Lungs has been out in the United Kingdom since July, so Welch has already started writing the follow-up. "I would say I'm trying to move away from the gothic horror of the first album," says the singer, daughter of an English adman and an American Renaissance scholar. Lungs, she says, "is quite bodily fixated, anatomically and animally. I'd like the next one to be less entrenched in darkness. I guess I've always been interested in expressing a feeling, but not putting it in so many words, and trying to turn it into something else."

Welch has been writing new songs for a follow-up album with (also redheaded) bandmate Isabella Summers and her producer, Paul Epworth. "We've been writing on the road," says Welch, "so we're recording in hotel rooms and backstage, using cheap equipment." Before going back into the studio, "I'm trying to amass a really big body of work," she says.
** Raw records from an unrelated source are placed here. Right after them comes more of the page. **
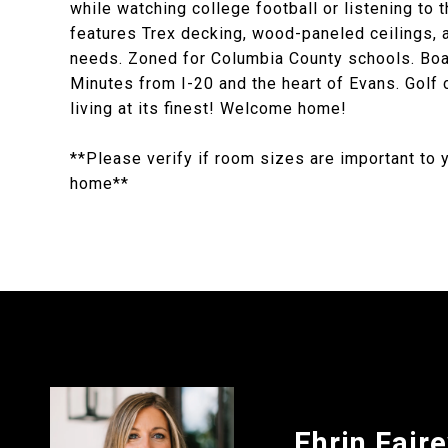
while watching college football or listening to t
features Trex decking, wood-paneled ceilings, a 
needs. Zoned for Columbia County schools. Boat
Minutes from I-20 and the heart of Evans. Golf
living at its finest! Welcome home!
**Please verify if room sizes are important to 
home**
Ehrin Fair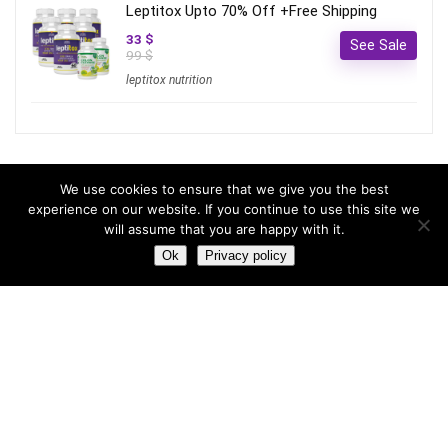
Leptitox Upto 70% Off +Free Shipping
33 $
See Sale
99 $
leptitox nutrition
Most hot
We use cookies to ensure that we give you the best
experience on our website. If you continue to use this site we
will assume that you are happy with it.
Most hot
This month
This year
Ok
Privacy policy
3
Leptitox Upto 70% Off +Free Shipping
33 $
99 $
2
Last chance to grab 3-years NordVPN deal for only
$2.99/month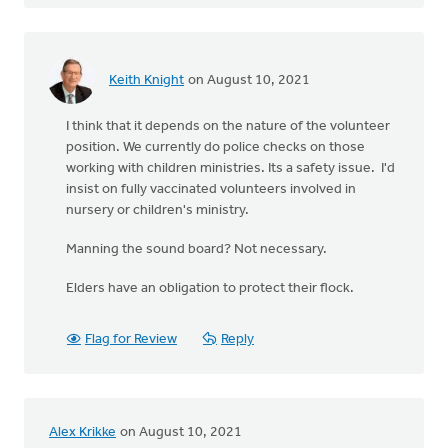
Keith Knight
on August 10, 2021
I think that it depends on the nature of the volunteer
position. We currently do police checks on those
working with children ministries. Its a safety issue. I'd
insist on fully vaccinated volunteers involved in
nursery or children's ministry.
Manning the sound board? Not necessary.
Elders have an obligation to protect their flock.
Flag for Review
Reply
Alex Krikke
on August 10, 2021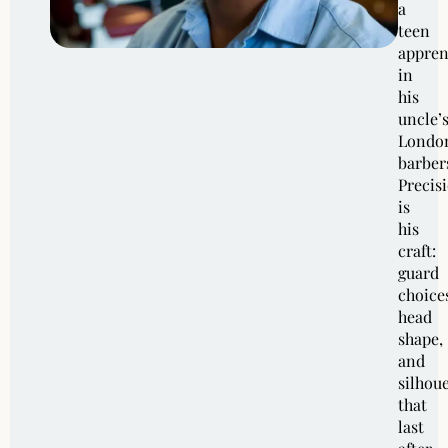
a
teen
appren
in
his
uncle’
Londo
barber
Precis
is
his
craft:
guard
choice
head
shape,
and
silhoue
that
last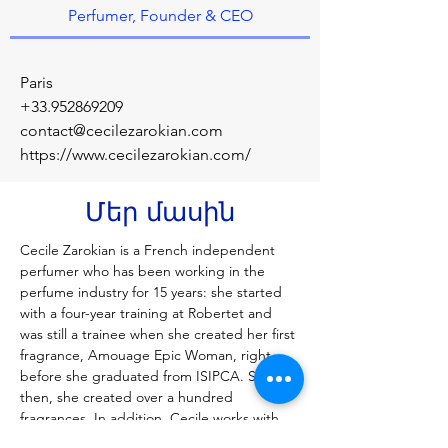
Perfumer, Founder & CEO
Paris
+33.952869209
contact@cecilezarokian.com
https://www.cecilezarokian.com/
Մեր մասին
Cecile Zarokian is a French independent 
perfumer who has been working in the 
perfume industry for 15 years: she started 
with a four-year training at Robertet and 
was still a trainee when she created her first 
fragrance, Amouage Epic Woman, right 
before she graduated from ISIPCA. Since 
then, she created over a hundred 
fragrances. In addition, Cecile works with 
international groups and brands as a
One new song is called "Strangeness and Charm," after the names physicists give to the properties of certain quarks. "They're so small that you can't see them, but you know they exist because you can feel their effects. I thought that was a good metaphor for love, affection, that type of thing."

In the United Kingdom, Welch has become a household name rather suddenly. "It was a lot of hard work, though," says the singer, who kick-started her career when she followed her future manager into a public bathroom and sang Etta James' "Something's Gotta Hold on Me" for her. "We spent a lot of time playing the pubs and clubs. That's what I want to have happen here: To have people come out and see me play live. Because that's the best way to understand what the album is all about. That's when it all makes sense."